66      En troisième lieu, s’agissant de l’argument de la République de Pologne selon lequel, en l’absence de pratique décisionnelle antérieure de la Commission, les décisions attaquées auraient dû faire l’objet d’une motivation particulière, il convient de rappeler, ainsi qu’il est indiqué au point 65 ci-dessus, que les raisons justifiant le recouvrement par compensation des sommes dues au 3 février 2022 en dépit de la radiation de l’affaire C‑121/21 du registre de la Cour ressortaient suffisamment de la lettre du 22 février 2022.

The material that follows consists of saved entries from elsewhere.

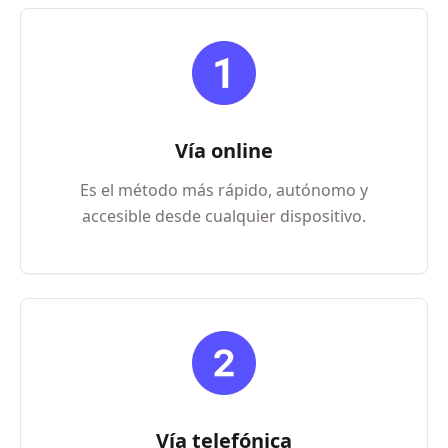
Vía online
Es el método más rápido, autónomo y
accesible desde cualquier dispositivo.
Vía telefónica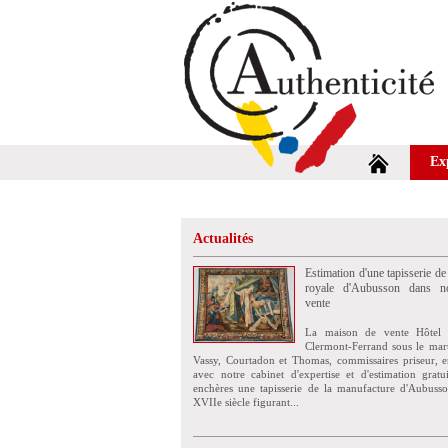
Ex
Actualités
Estimation d'une tapisserie de
royale d'Aubusson dans no
vente
La maison de vente Hôtel 
Clermont-Ferrand sous le mar
Vassy, Courtadon et Thomas, commissaires priseur, e
avec notre cabinet d'expertise et d'estimation grat
enchères une tapisserie de la manufacture d'Aubuss
XVIIe siècle figurant...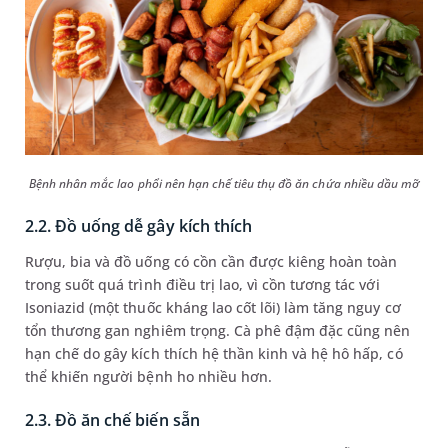
Bệnh nhân mắc lao phổi nên hạn chế tiêu thụ đồ ăn chứa nhiều dầu mỡ
2.2. Đồ uống dễ gây kích thích
Rượu, bia và đồ uống có cồn cần được kiêng hoàn toàn
trong suốt quá trình điều trị lao, vì cồn tương tác với
Isoniazid (một thuốc kháng lao cốt lõi) làm tăng nguy cơ
tổn thương gan nghiêm trọng. Cà phê đậm đặc cũng nên
hạn chế do gây kích thích hệ thần kinh và hệ hô hấp, có
thể khiến người bệnh ho nhiều hơn.
2.3. Đồ ăn chế biến sẵn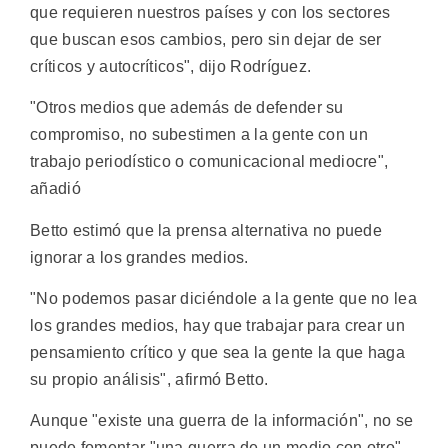
que requieren nuestros países y con los sectores
que buscan esos cambios, pero sin dejar de ser
críticos y autocríticos", dijo Rodríguez.
"Otros medios que además de defender su
compromiso, no subestimen a la gente con un
trabajo periodístico o comunicacional mediocre",
añadió
Betto estimó que la prensa alternativa no puede
ignorar a los grandes medios.
"No podemos pasar diciéndole a la gente que no lea
los grandes medios, hay que trabajar para crear un
pensamiento crítico y que sea la gente la que haga
su propio análisis", afirmó Betto.
Aunque "existe una guerra de la información", no se
puede fomentar "una guerra de un medio con otro",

67      Partant, il y a lieu de considérer que les décisions attaquées notamment envisagées à la lumière de la lettre du 22 février 2022 ont mis la République de Pologne en mesure de connaître les raisons pour lesquelles la Commission, malgré la radiation de l’affaire C‑121/21 du registre de la Cour, a poursuivi l’exécution du paiement de la dette issue de la liquidation des astreintes journalières imposées par l’ordonnance du 20 septembre 2021, République tchèque/Pologne (C‑121/21 R, EU:C:2021:752).

68      Dans la mesure où les décisions attaquées sont suffisamment motivées, l’argument de la République de Pologne tiré du rapport étroit qui existe entre l’obligation de motivation et le droit fondamental à une protection juridictionnelle effective ainsi que le droit à un recours effectif garanti par l’article 47 de la Charte est dénué de pertinence.

69      Au vu de ce qui précède, il y a lieu de rejeter le second moyen et, partant, les recours dans leur ensemble.

 Sur les dépens

70      Aux termes de l’article 134, paragraphe 1, du règlement de procédure, toute partie qui succombe est condamnée aux dépens, s’il est conclu en ce sens.

71      La République de Pologne ayant succombé, il y a lieu de la condamner à supporter ses propres dépens ainsi que ceux exposés par la Commission, conformément aux conclusions de cette dernière.

Par ces motifs,

LE TRIBUNAL (deuxième chambre élargie)

déclare et arrête :

1)      Les affaires T200/22 et T314/22 sont jointes aux fins de l’arrêt.

2)      Les recours sont rejetés.

3)      La République de Pologne est condamnée aux dépens.

Marcoulli

Tomljenović

Norkus

Valasidis

 

      Spangsberg Grønfeldt

Ainsi prononcé en audience publique à Luxembourg, le 29 mai 2024.

Signatures


*      Langue de procédure : le polonais.